The atrium was repurposed as breakout space with desks overlooking the street. Two new meeting rooms punch through into it as floating, coloured cubes. The front door is connected to the core interior with a dramatic red tunnel that signals something worth walking into. The facade receives extra animation through a giant graphic mural that visually connects the structural additions behind, making the design readable from the outside before you've even stepped through the door.



Building a Brand
With the creative strategy for the building in place, we set about giving it an identity worthy of its ambitions. Aimed at young, creative businesses who love the Northern Quarter, we rebranded it as Northstar, a name that nods to the building's location on the outer reaches of the quarter while signalling direction, energy and purpose.

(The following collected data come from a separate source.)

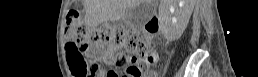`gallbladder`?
<instances>
[{
	"mask_svg": "<svg viewBox=\"0 0 258 77\" xmlns=\"http://www.w3.org/2000/svg\"><path fill=\"white\" fill-rule=\"evenodd\" d=\"M154 4L149 1H143L136 7L128 10L125 21L130 27H141L153 15Z\"/></svg>",
	"mask_w": 258,
	"mask_h": 77,
	"instance_id": "bac80fb5",
	"label": "gallbladder"
}]
</instances>
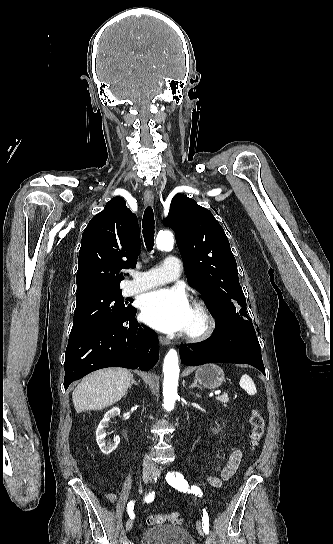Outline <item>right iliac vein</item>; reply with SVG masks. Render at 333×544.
I'll use <instances>...</instances> for the list:
<instances>
[{
	"label": "right iliac vein",
	"instance_id": "obj_1",
	"mask_svg": "<svg viewBox=\"0 0 333 544\" xmlns=\"http://www.w3.org/2000/svg\"><path fill=\"white\" fill-rule=\"evenodd\" d=\"M152 473H153V472H152V470H150V469H145V470L143 471V481H144L145 483H148V482H149V480L151 479ZM132 526H133V519L130 518V519H128L127 522H126V530H127V531H130V530L132 529Z\"/></svg>",
	"mask_w": 333,
	"mask_h": 544
}]
</instances>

The brand identity and graphic language drew directly from the bold architectural moves on the facade, bold, geometric, confident. As works completed on site we developed a teaser campaign, website and animated content to bring the building to market ahead of completion, building anticipation in a creative community that was exactly the audience we were designing for.









Connecting the Community
One of the things we love most is helping buildings come alive before the tenants arrive. Upon completion of Northstar, we celebrated by inviting people from the creative community in and giving them the space to do what they do best.
We invited photographer Madeleine Penfold and the champions of sustainable fashion at the Manchester Fashion Movement to collaborate with us, working with local clothing brands, students and models to host a fashion shoot in the building. It was exactly the kind of activation that tells a neighbourhood what a place is about, and invites the right people to pay attention.

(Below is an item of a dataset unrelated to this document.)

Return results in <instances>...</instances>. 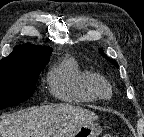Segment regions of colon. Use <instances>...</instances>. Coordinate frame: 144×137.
<instances>
[{"label":"colon","mask_w":144,"mask_h":137,"mask_svg":"<svg viewBox=\"0 0 144 137\" xmlns=\"http://www.w3.org/2000/svg\"><path fill=\"white\" fill-rule=\"evenodd\" d=\"M105 137H113V136H110V135H106Z\"/></svg>","instance_id":"5ec220e1"}]
</instances>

Check out the movie below for the full story.

The Result
Shortly after completion Telcom Group, an internet and full-fibre service provider, signed a 15-year lease on the entire building, taking all 11,514 sq ft and relocating from their existing Manchester base. The deal was the largest office letting in Manchester in the first quarter of 2022.
Shortly after, the building sold for £3 million. And in a detail that felt like the natural next chapter, Sheila Bird was retained to design Telcom's fit-out, the studio that helped create the building now shaping the workspace inside it.
For a building that had spent years hiding in plain sight, Northstar found its moment. For us, it is a reminder that with the right creative vision, and the resilience to see it through, even the most overlooked buildings can become somewhere everyone wants to be.